— Problem to solve —
Only the lines running from the one with "Nenhum comentário (150, 161)" to the end of the listing should be returned, each exactly as it appears, with both ends kept.

[Records provided]

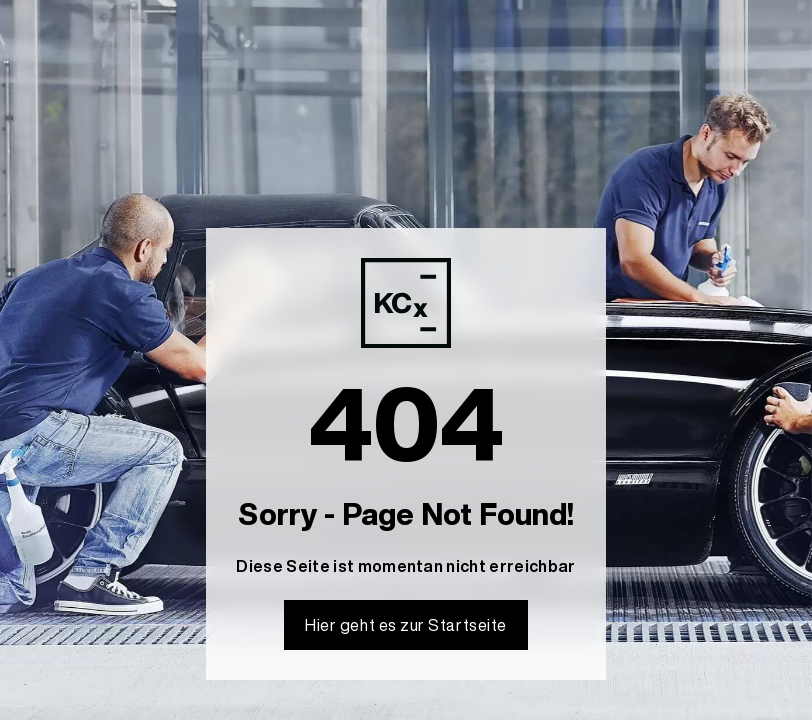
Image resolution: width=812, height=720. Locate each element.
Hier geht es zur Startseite (406, 625)
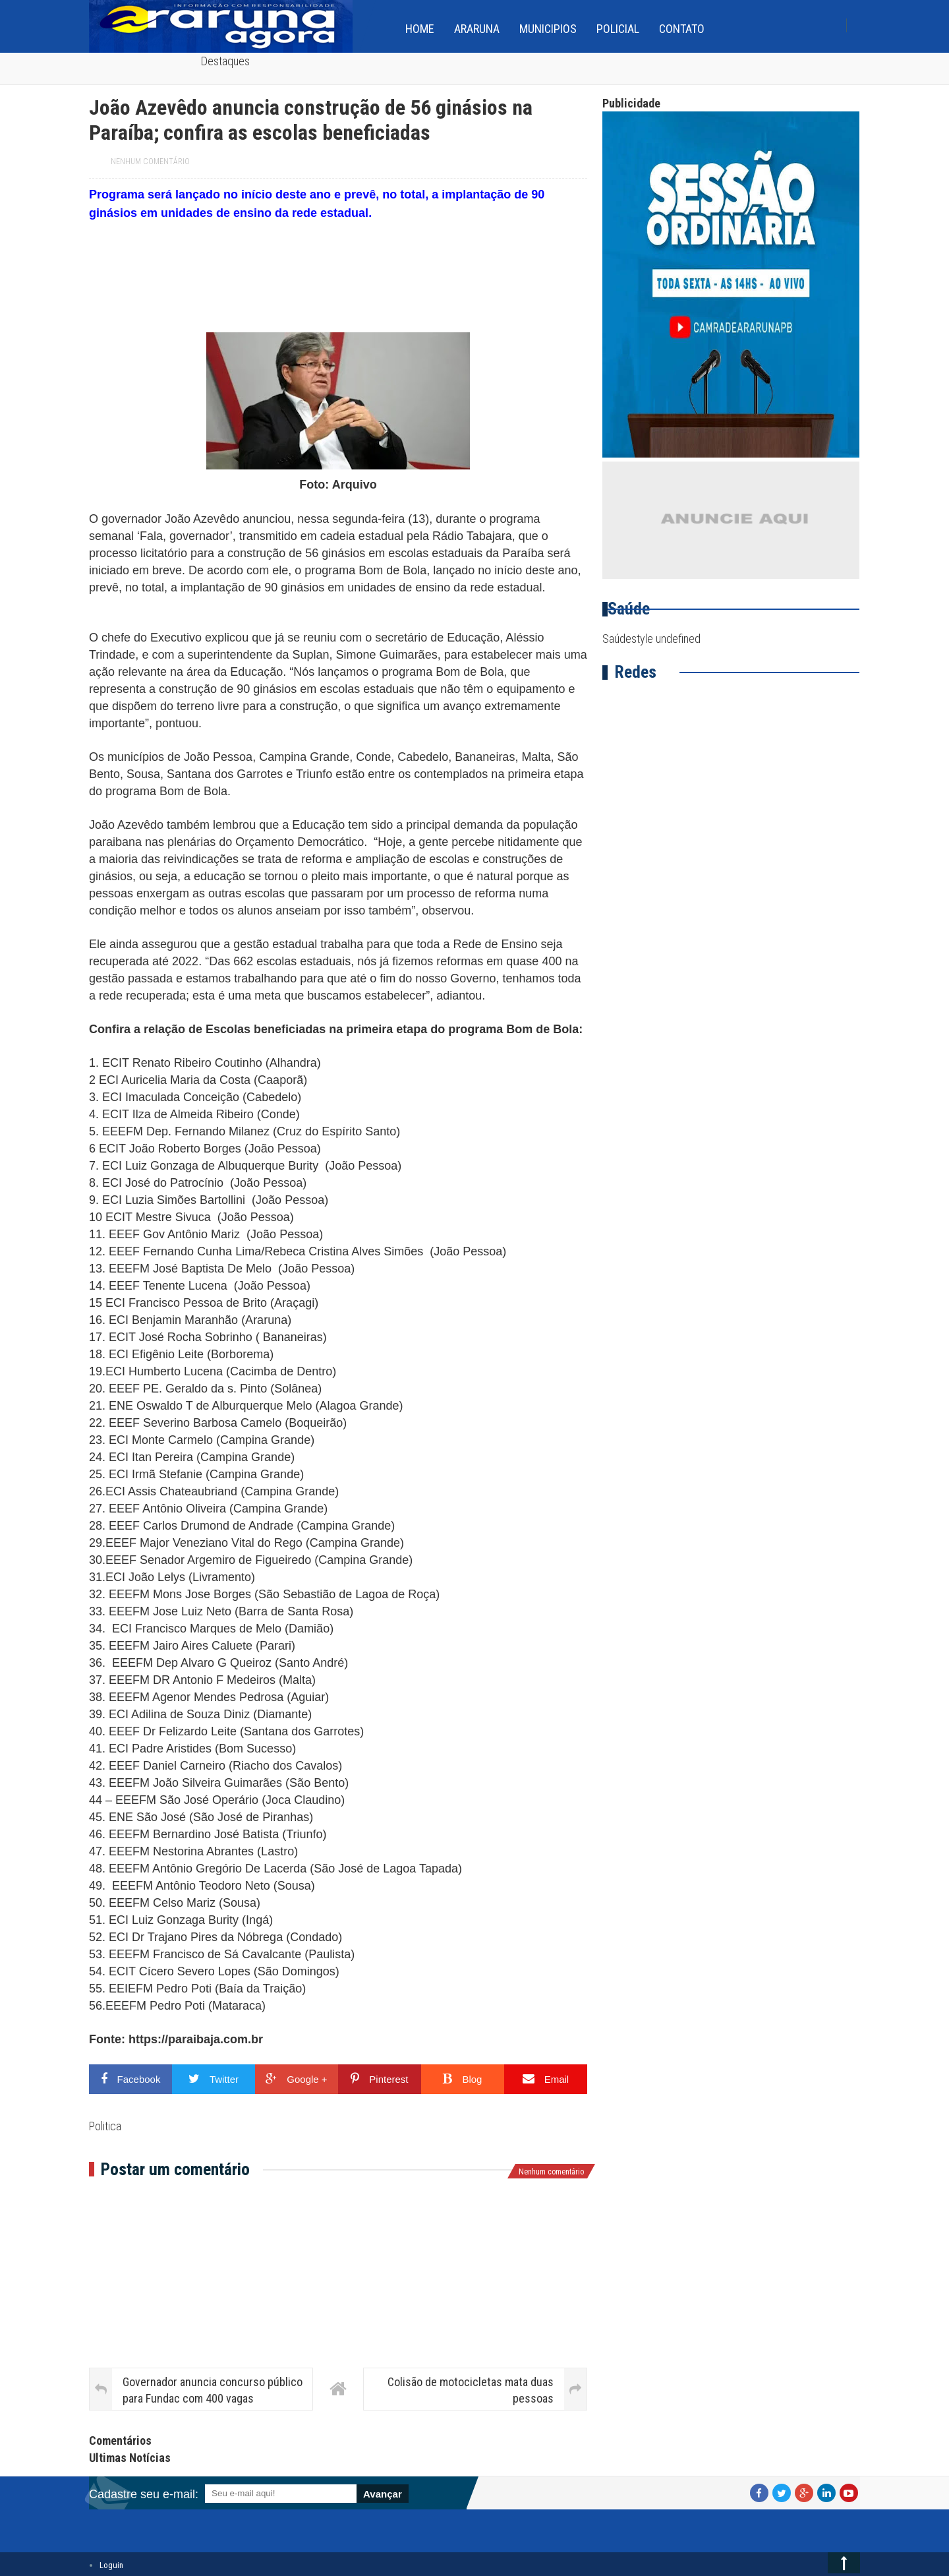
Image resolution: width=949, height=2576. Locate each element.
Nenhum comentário (150, 161)
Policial (617, 29)
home (419, 29)
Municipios (548, 29)
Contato (682, 29)
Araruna (477, 29)
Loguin (111, 2565)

[/Records provided]

— Response —
Nenhum comentário (150, 161)
Policial (617, 29)
home (419, 29)
Municipios (548, 29)
Contato (682, 29)
Araruna (477, 29)
Loguin (111, 2565)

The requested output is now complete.